Page-level text extractions
★ ★ ★ ★ ★ ★ ★

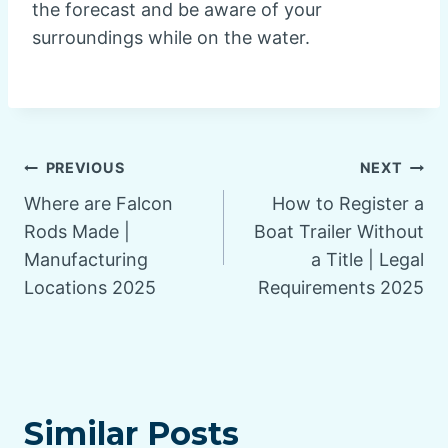
the forecast and be aware of your
surroundings while on the water.
Post
PREVIOUS
NEXT
Where are Falcon
How to Register a
navigation
Rods Made |
Boat Trailer Without
Manufacturing
a Title | Legal
Locations 2025
Requirements 2025
Similar Posts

★ ★ ★ ★ ★ ★ ★

Word-for-word copy, no pictures: write out the entries above in full.

ANSWER FOR THE TASK.
the forecast and be aware of your
surroundings while on the water.
Post
PREVIOUS
NEXT
Where are Falcon
How to Register a
navigation
Rods Made |
Boat Trailer Without
Manufacturing
a Title | Legal
Locations 2025
Requirements 2025
Similar Posts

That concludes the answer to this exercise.